Ein Morgen im Pelourinho

von: Jochen Siemer Filed under: Blog | TB | Tags:  | Comments off

 

An diesem Vormittag war es in der Altstadt von Salvador im brasilianischen Bundesstaat Bahia besonders heiss. Der Karneval war vorbei, trotzdem Trubel in der Cidade Alta, dem afrikanisch geprägten Stadtteil, in dem es vor Zeiten noch Sklavenhandel gab. Die Sonne brannte und die Luft war seltsam stickig schon am Morgen. Es dröhnten Ghettoblaster, ja sie krähten geradezu schrill aus nahezu jedem Fenster der alten barocken Häuserfassaden. An einer Strassenecke tanzten Capoeira-Tänzer Flick-Flacks, begleitet von Congas, Bongos und Berimbau. Bewundernswert durchtrainierte Körper, ehrfürchtiges Staunen. Peter hatte auf dem Randstein des grossen Brunnens Platz genommen, inmitten des historischen Zentrumplatzes, um erst einmal Orientierung zu gewinnen, so früh am Tag. Eine junge Prostituierte setzte sich zu ihm, er kannte sie vom Sehen, sie wohnte unweit seines Hotels am Praça da Sé. Die beiden beobachteten das Treiben ringsum und plauderten, soweit sein holpriges Portugiesisch es zuliess, begleitet vom Plätschern der Fontäne des Brunnens. Er zog es dann aber vor, der verlockenden Einladung dieser hübschen Mulattin nicht zu folgen, mit auf ihr Zimmer zu kommen.
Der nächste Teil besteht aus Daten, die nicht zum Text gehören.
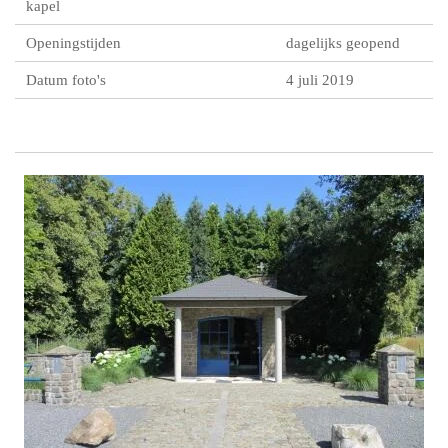
kapel
Openingstijden
dagelijks geopend
Datum foto's
4 juli 2019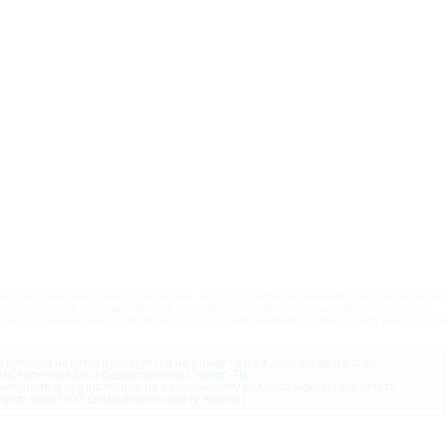
ого некоммерческого использования. При этом любое копирование, воспроизведение,
одном доступе (опубликование) в сети Интернет, любое использование в средствах
 без предварительного письменного разрешения администрации портала запрещается
дующую неделю публикуется не ранее чем за день до её начала.
ма телепередач предоставлена
Сервис-ТВ
.
мечания и предложения по содержимому раздела можно присылать
орму обратной связи (кнопка внизу экрана).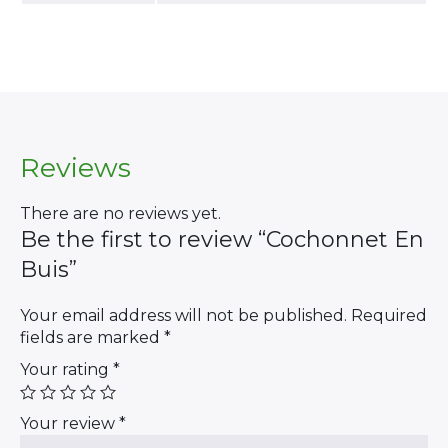
×
Reviews
There are no reviews yet.
Be the first to review “Cochonnet En
Search
Buis”
for:
Your email address will not be published.
Required
fields are marked
*
Your rating
*
Your review
*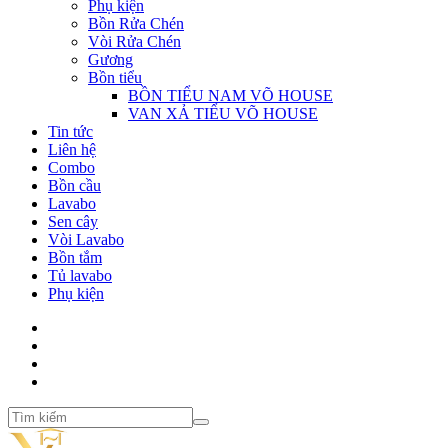
Phụ kiện
Bồn Rửa Chén
Vòi Rửa Chén
Gương
Bồn tiểu
BỒN TIỂU NAM VÕ HOUSE
VAN XẢ TIỂU VÕ HOUSE
Tin tức
Liên hệ
Combo
Bồn cầu
Lavabo
Sen cây
Vòi Lavabo
Bồn tắm
Tủ lavabo
Phụ kiện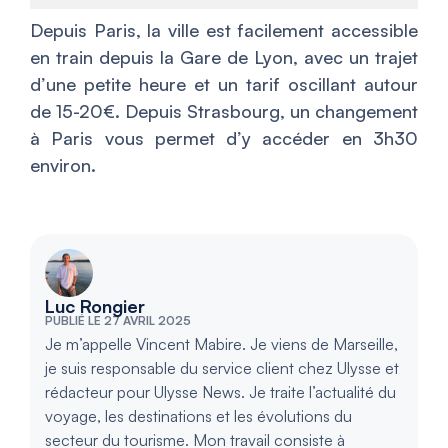
Depuis Paris, la ville est facilement accessible
en train depuis la Gare de Lyon, avec un trajet
d’une petite heure et un tarif oscillant autour
de 15-20€. Depuis Strasbourg, un changement
à Paris vous permet d’y accéder en 3h30
environ.
Luc Rongier
PUBLIÉ LE 27 AVRIL 2025
Je m’appelle Vincent Mabire. Je viens de Marseille,
je suis responsable du service client chez Ulysse et
rédacteur pour Ulysse News. Je traite l’actualité du
voyage, les destinations et les évolutions du
secteur du tourisme. Mon travail consiste à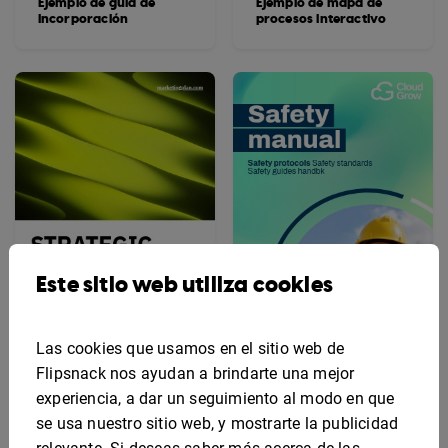
Ejemplo de guía de
Ejemplo de mapa de
incorporación
procesos interactivo
Este sitio web utiliza cookies
Las cookies que usamos en el sitio web de
Flipsnack nos ayudan a brindarte una mejor
Ejemplo de plan de
Plantilla de manual de
experiencia, a dar un seguimiento al modo en que
marketing
seguridad interactivo
se usa nuestro sitio web, y mostrarte la publicidad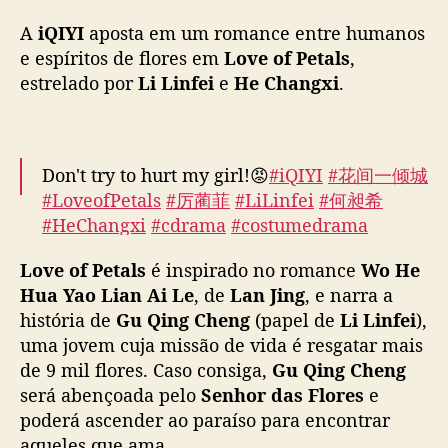
a
A
iQIYI
aposta em um romance entre humanos
n
g
e espíritos de flores em
Love of Petals
,
x
estrelado por
Li Linfei
e
He Changxi
.
i
v
i
v
Don't try to hurt my girl!😡
#iQIYI
#花间一倾城
e
#LoveofPetals
#厉蔺菲
#LiLinfei
#何昶希
m
#HeChangxi
#cdrama
#costumedrama
r
pic.twitter.com/ji2yOqrMzt
o
Love of Petals
é inspirado no romance
Wo He
m
— iQIYI (@iQIYI)
March 3, 2025
Hua Yao Lian Ai Le
, de
Lan Jing
, e narra a
a
n
história de
Gu Qing Cheng
(papel de
Li Linfei
),
c
uma jovem cuja missão de vida é resgatar mais
e
de 9 mil flores. Caso consiga,
Gu Qing Cheng
e
será abençoada pelo
Senhor das Flores
e
n
poderá ascender ao paraíso para encontrar
t
aqueles que ama.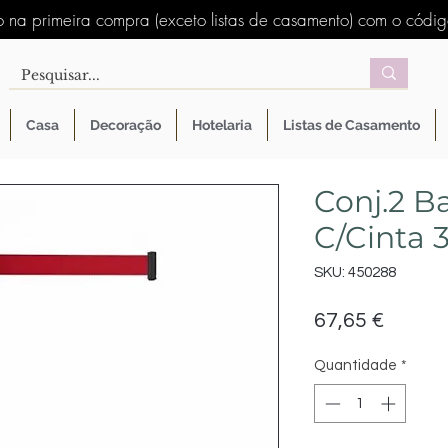
 na primeira compra (exceto listas de casamento) com o códi
Casa
Decoração
Hotelaria
Listas de Casamento
Conj.2 Ba
C/Cinta 
SKU: 450288
Preço
67,65 €
Quantidade
*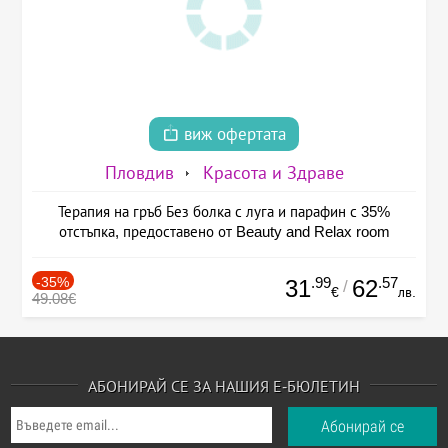
виж офертата
Пловдив
Красота и Здраве
Терапия на гръб Без болка с луга и парафин с 35%
отстъпка, предоставено от Beauty and Relax room
-35%
.99
.57
31
62
/
€
лв.
49.08€
АБОНИРАЙ СЕ ЗА НАШИЯ Е-БЮЛЕТИН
Am Ende ohne Hose dastehen und schlimmer noch: auch ohne Schecks und Passport? Das erste Mal auf einem anderen Kontinent, wollte er sich lieber nicht gleich zum Idioten machen. Ausserdem war da seine Freundin Monica, auch wenn es gerade kriselte. So schlenderte er ein wenig ziellos weiter. Vielleicht links hinunter nun, den bekannten Weg, dann mit dem Fahrstuhl herab zum Mercado Modelo? Direkt vor vor ihm diese prächtige Kathedrale, die Tür der Kirche stand offen, der Innenraum lockte mit Stille und Kühle. Eine kleine Gemeinde hatte sich zur Andacht versammelt, die vorderen Plätze waren gefüllt. Peter setzte sich behutsam in die Bank dahinter, nahm kontemplierend teil. Nach dem Gottesdienst erhob sich die Dutzendschar der Einheimischen, die Reihe vor ihm drehte sich geschlossen zu ihm um, nacheinander reichte man ihm freundlich die Hand. Voller Erstaunen fühlte er sich angenehm geerdet und gar nicht wie ein Tourist aus Europa: man hiess ihn hier auf wohltuende Weise willkommen. Am gastfreundlichsten waren jene, die wenig hatten, das lernte er auf dieser Reise immer wieder kennen. Und wo man am wenigsten „ich“ war, dort kam man oft unverhofft zu sich. Er trat vor die Kirchentür, blinzelte in die Sonne, eine Brise wehte vom Meer her. Der Tag hatte eine frische Färbung bekommen.